▶ _What you will do_: Each record below must come back exactly as written; its pictures must not.

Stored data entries
-*-

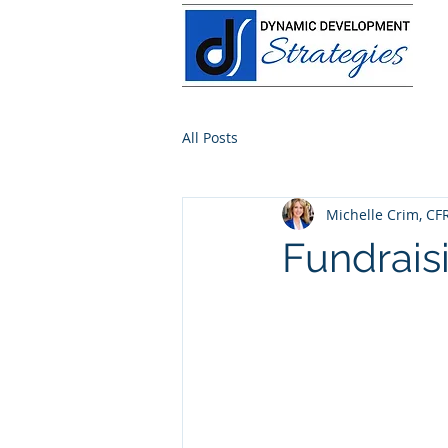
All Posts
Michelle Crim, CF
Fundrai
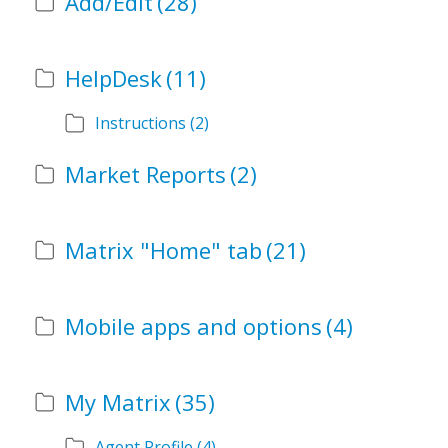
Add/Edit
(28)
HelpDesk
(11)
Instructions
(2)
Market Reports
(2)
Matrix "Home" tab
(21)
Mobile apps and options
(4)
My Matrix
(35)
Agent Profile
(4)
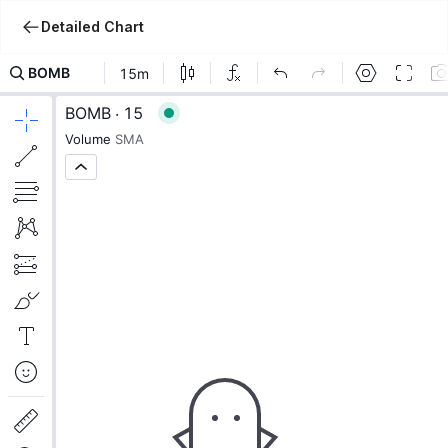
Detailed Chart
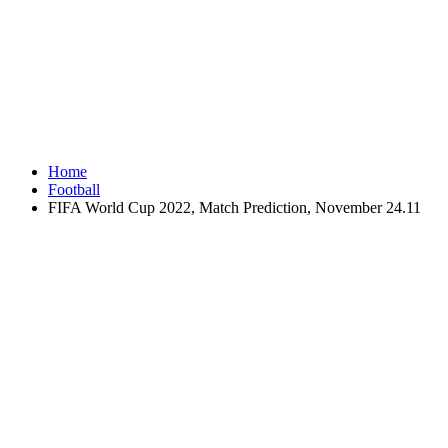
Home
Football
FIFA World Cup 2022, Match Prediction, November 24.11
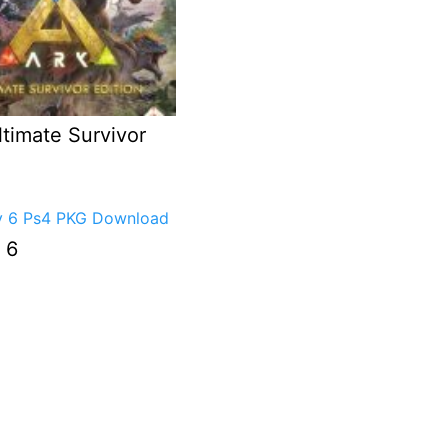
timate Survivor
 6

-*-

▶ _Reply_:
All Posts
Michelle Crim, CF
Fundrai
Add/Edit
(28)
HelpDesk
(11)
Instructions
(2)
Market Reports
(2)
Matrix "Home" tab
(21)
Mobile apps and options
(4)
My Matrix
(35)
Agent Profile
(4)
Detailed Chart
Home
Football
FIFA World Cup 2022, Match Prediction, November 24.11
timate Survivor
 6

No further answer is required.